Berdasarkan poin-poin di atas, berikut adalah ringkasan panduan praktis untuk mendukung kesehatan mulut Anda:
Sikat gigi minimal 2 kali sehari (setelah sarapan pagi dan sebelum tidur malam).
Gunakan sikat gigi berbulu halus serta pasta gigi yang mengandung fluoride.
Sikat seluruh bagian gigi selama 2 menit, lalu cukup berkumur 1 kali saja.
Batasi camilan yang lengket dan tinggi gula (maksimal 2 kali di sela-sela jam makan utama).
Konsumsi buah yang kaya serat sebagai makanan penutup.
Kesimpulan
Menjaga kesehatan mulut dan gigi merupakan investasi jangka panjang yang murah dan mudah dilakukan. Melalui kebiasaan sederhana seperti menyikat gigi dengan pasta gigi berfluoride, membatasi makanan manis, serta rutin mengonsumsi buah berserat, kita dapat terhindar dari risiko karies dan berbagai penyakit mulut lainnya. Mulailah dari diri sendiri dan ajak orang tercinta untuk menerapkan pola hidup sehat ini setiap hari.
FAQ
1. Mengapa berkumur cukup dilakukan 1 kali saja setelah menyikat gigi?
Berkumur terlalu banyak (berkali-kali) dapat melarutkan kandungan fluoride dari pasta gigi yang seharusnya menempel di permukaan gigi untuk melindungi dan memperkuat email gigi.

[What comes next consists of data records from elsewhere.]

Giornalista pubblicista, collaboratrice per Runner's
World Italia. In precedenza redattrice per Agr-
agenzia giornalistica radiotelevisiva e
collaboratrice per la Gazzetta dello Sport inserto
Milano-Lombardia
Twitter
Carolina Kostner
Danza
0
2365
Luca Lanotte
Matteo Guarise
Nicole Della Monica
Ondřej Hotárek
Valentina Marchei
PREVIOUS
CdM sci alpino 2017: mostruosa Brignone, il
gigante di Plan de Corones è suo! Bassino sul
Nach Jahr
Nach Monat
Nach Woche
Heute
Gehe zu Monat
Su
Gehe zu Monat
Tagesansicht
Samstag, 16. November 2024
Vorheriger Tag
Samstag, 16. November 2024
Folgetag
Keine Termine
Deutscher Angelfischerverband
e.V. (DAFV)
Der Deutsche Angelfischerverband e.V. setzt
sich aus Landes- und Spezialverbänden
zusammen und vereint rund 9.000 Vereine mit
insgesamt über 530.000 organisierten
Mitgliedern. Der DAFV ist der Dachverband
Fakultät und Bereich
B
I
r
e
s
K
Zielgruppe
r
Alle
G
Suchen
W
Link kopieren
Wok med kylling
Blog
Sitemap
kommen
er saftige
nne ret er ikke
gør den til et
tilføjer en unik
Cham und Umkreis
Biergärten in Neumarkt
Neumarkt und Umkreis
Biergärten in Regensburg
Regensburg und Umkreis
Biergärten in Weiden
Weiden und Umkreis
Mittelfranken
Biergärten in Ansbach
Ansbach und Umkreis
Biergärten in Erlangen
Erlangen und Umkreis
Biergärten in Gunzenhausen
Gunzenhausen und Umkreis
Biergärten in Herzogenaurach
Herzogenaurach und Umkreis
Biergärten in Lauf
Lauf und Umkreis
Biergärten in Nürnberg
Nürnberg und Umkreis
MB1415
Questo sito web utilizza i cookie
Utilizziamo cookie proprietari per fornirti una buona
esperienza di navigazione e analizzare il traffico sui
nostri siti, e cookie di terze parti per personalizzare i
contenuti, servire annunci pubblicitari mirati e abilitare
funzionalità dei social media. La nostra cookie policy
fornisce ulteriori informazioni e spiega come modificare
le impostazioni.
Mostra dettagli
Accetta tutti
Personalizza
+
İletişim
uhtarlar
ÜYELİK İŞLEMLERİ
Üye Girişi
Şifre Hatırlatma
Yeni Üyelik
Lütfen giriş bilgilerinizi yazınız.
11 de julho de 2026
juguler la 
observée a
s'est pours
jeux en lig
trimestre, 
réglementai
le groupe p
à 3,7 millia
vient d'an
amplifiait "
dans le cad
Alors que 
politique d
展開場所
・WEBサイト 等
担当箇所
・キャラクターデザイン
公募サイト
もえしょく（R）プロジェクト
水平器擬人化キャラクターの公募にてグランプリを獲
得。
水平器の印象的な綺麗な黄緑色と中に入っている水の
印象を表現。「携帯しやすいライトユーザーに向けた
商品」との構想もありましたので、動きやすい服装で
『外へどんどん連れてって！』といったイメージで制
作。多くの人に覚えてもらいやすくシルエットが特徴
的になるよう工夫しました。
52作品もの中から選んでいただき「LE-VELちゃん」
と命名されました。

2. Apakah aman menggunakan daun sirih untuk merawat gigi?
Daun sirih secara tradisional diketahui memiliki kandungan antiseptik alami. Namun, penggunaannya harus tetap dikombinasikan dengan sikat gigi menggunakan pasta gigi berfluoride agar perlindungan terhadap gigi berlubang tetap maksimal.

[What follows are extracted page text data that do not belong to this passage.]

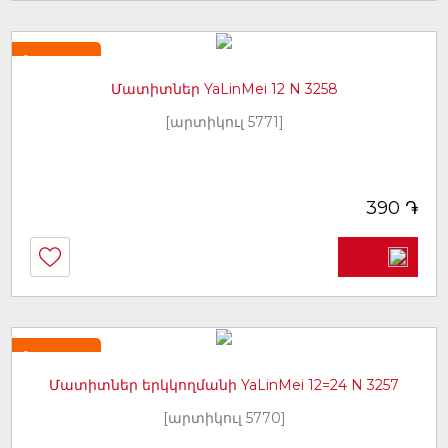
Նորույթ
Մատիտներ YaLinMei 12 N 3258
[արտիկուլ 5771]
֏
390
Նորույթ
Մատիտներ երկկողմանի YaLinMei 12=24 N 3257
[արտիկուլ 5770]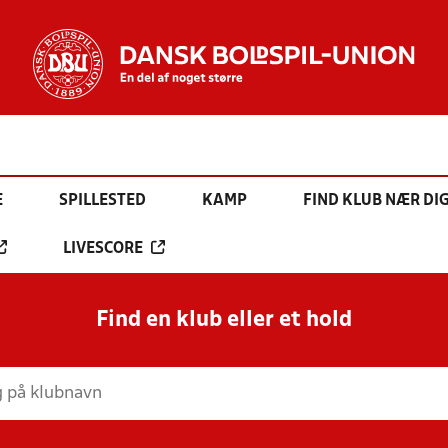
E
SPILLESTED
KAMP
FIND KLUB NÆR DI
LIVESCORE
Find en klub eller et hold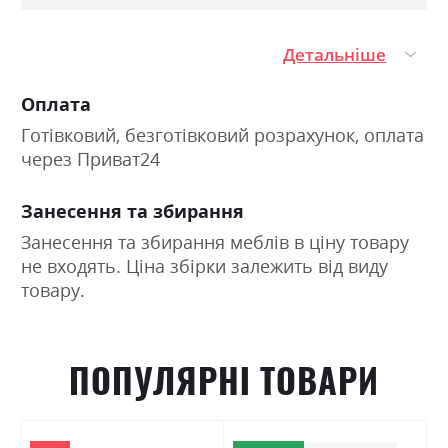
Ефект зима/літо
так
Навантаження на одне
130
Детальніше
спальне місце
Матеріал чохла
подвійний жакард глибокої
Оплата
прошивки SOFT TOUCH
Готівковий, безготівковий розрахунок, оплата
через Приват24
Занесення та збирання
Занесення та збирання меблів в ціну товару
не входять. Ціна збірки залежить від виду
товару.
ПОПУЛЯРНІ ТОВАРИ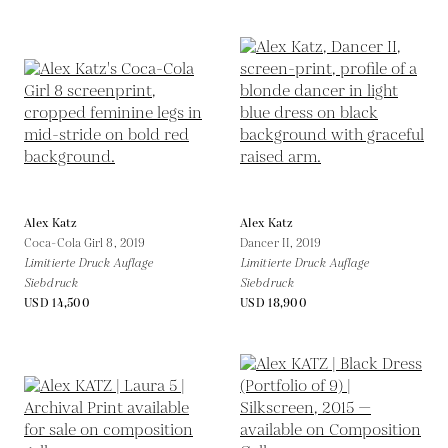
Alex Katz
Alex Katz
Coca-Cola Girl 8,
2019
Dancer II,
2019
Limitierte Druck Auflage
Limitierte Druck Auflage
Siebdruck
Siebdruck
USD 14,500
USD 18,900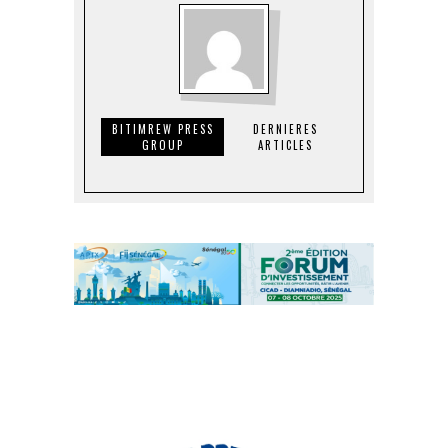
BITIMREW PRESS
DERNIERES
GROUP
ARTICLES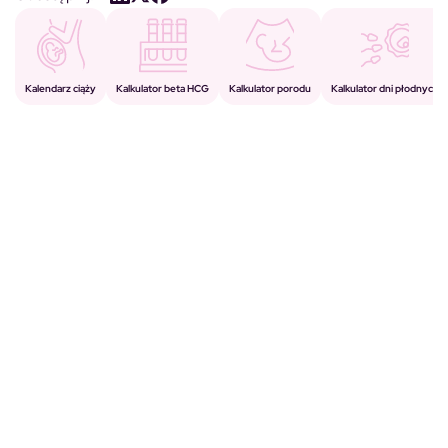
Kalkulator porodu
Kalkulator beta HCG
Kalendarz ciąży
Kalkulator dni płodnych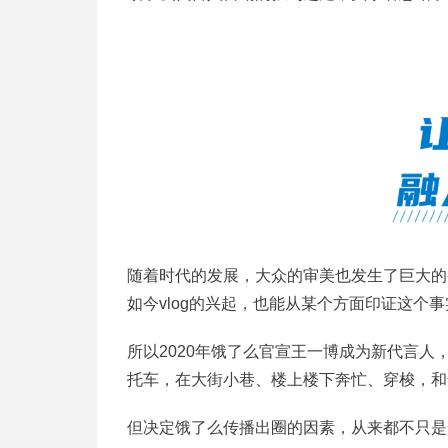
随着时代的发展，大众的审美也发生了巨大的
如今vlog的兴起，也能从某个方面印证这个事
所以2020年饿了么官宣王一博成为新代言人，
托车，在大街小巷、楼上楼下奔忙、穿梭，和
但决定饿了么传播出圈的因素，从来都不只是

3. Mengapa tidak boleh membersihkan gigi menggunakan batu bata atau tanah liat?
Tekstur batu bata atau tanah liat sangat kasar dan abrasif. Menggunakannya untuk menyikat gigi akan mengikis lapisan pelindung terluar gigi (email), yang justru memicu gigi sensitif, ngilu, dan mudah berlubang.